Help veterans establish and sustain connections within the organization. The Veteran Jobs Mission recommends setting up veteran employee resource groups (ERGs). ERGs help build connection, initiate conversations, and promote learning between veterans, and in many cases, their non-military team members. Having a mentor or sponsor can also help ease the transition into corporate roles. Specifically, a connection with someone already well-established in the organization with a similar military background can give a new employee the insight and connection they need to succeed at your company.
Find ways to connect everyday responsibilities to overall organizational purpose. In the military, all objectives link to a singular goal: “to support and defend the constitution of the United States.” For veterans, meaning is important. Period. Help Veterans and all employees understand how what they do impacts customers, citizens, and the world. When talking with veteran employees, it’s important to lead with and be clear about organizational purpose, vision, mission, and values.

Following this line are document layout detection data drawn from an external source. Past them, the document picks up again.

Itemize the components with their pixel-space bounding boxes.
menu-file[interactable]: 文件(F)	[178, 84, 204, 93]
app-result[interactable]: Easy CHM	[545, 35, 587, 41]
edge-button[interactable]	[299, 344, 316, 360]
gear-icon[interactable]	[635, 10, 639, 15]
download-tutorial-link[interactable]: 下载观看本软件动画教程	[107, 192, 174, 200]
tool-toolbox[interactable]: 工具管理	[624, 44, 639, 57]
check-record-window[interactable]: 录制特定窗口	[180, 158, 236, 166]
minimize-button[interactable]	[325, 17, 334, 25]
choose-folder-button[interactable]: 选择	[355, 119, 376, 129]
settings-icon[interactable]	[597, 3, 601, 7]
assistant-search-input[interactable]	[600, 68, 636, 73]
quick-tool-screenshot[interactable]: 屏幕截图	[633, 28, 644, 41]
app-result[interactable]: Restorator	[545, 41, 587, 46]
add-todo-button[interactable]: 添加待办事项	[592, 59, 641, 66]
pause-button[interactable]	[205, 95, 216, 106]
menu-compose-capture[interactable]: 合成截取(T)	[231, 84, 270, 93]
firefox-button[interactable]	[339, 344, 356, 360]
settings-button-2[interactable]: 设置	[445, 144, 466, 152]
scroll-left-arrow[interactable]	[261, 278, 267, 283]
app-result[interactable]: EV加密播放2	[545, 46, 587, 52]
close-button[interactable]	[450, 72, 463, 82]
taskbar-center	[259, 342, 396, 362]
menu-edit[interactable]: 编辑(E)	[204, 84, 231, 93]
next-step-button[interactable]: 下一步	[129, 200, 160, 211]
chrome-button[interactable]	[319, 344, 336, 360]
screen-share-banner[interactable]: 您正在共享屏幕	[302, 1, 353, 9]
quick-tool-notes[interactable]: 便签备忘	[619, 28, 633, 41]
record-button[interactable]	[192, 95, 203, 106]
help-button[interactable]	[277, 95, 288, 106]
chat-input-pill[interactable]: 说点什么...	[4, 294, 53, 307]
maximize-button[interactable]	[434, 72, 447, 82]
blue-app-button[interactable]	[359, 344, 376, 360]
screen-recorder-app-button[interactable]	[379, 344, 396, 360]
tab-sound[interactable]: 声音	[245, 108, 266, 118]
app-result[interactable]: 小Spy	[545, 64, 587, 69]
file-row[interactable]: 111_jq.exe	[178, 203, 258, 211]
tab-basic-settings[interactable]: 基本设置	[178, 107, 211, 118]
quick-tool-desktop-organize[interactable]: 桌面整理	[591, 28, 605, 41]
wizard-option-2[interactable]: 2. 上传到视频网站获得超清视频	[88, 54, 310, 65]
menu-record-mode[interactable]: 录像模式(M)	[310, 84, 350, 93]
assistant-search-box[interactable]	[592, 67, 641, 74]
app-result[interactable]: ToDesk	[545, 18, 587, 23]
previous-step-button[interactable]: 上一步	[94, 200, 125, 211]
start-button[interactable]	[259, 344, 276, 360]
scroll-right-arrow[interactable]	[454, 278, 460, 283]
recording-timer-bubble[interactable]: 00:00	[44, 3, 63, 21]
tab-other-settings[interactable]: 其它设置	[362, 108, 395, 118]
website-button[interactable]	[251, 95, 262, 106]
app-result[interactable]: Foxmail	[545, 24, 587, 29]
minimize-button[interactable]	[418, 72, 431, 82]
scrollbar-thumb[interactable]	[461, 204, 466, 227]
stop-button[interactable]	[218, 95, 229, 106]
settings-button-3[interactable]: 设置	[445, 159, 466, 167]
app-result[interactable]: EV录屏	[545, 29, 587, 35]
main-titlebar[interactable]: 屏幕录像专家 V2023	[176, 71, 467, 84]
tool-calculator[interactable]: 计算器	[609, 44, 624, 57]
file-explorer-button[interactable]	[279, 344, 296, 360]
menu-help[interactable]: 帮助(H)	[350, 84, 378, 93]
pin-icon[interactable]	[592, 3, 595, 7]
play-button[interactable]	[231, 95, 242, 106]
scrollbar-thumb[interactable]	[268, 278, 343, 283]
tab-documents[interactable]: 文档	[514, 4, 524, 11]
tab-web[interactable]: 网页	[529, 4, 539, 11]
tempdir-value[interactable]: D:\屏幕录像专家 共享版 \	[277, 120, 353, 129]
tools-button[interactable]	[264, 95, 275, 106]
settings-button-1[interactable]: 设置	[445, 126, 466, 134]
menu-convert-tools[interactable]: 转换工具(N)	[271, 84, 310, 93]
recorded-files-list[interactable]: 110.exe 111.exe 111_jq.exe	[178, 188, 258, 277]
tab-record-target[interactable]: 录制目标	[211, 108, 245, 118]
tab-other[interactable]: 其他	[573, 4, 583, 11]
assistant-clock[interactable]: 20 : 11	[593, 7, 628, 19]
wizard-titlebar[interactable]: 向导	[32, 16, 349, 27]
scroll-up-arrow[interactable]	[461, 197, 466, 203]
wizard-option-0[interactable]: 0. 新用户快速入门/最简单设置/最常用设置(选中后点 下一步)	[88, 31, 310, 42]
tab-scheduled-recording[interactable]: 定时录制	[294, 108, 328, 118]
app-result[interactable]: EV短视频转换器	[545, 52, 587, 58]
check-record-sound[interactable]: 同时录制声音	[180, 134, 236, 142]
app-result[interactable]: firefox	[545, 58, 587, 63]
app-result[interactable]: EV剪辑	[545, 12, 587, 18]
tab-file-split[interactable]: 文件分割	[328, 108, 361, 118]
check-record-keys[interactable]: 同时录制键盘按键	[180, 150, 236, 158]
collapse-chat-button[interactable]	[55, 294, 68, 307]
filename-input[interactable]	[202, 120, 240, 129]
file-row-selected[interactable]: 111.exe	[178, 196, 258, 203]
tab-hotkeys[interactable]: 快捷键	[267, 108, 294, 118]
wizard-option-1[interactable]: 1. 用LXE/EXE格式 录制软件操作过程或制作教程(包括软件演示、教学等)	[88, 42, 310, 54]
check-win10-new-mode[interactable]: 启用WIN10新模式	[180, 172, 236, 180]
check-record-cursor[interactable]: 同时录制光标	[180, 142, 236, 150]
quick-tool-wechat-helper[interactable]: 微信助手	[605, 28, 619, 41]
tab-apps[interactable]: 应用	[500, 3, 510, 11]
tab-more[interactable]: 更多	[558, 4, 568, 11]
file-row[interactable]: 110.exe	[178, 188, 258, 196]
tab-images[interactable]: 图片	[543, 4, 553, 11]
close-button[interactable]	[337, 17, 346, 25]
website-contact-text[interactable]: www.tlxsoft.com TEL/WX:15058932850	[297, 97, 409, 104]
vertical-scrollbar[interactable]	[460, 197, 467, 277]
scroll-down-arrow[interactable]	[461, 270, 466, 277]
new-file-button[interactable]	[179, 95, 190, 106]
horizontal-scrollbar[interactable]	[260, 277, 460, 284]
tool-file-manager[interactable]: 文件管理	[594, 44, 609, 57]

The research is clear that companies need to a better job integrating veterans into corporate life. Underscoring all of the above suggestions is a need to communicate openly and honestly about the gap between military and civilian culture. You don’t want a workplace where a transitioning veteran doesn’t speak up out of fear of being a “burden” to their organization. And you don’t want managers making false assumptions about a new veteran employee. You want open, respectful, candid conversations where all parties are committed better understanding each other and succeeding in the organization.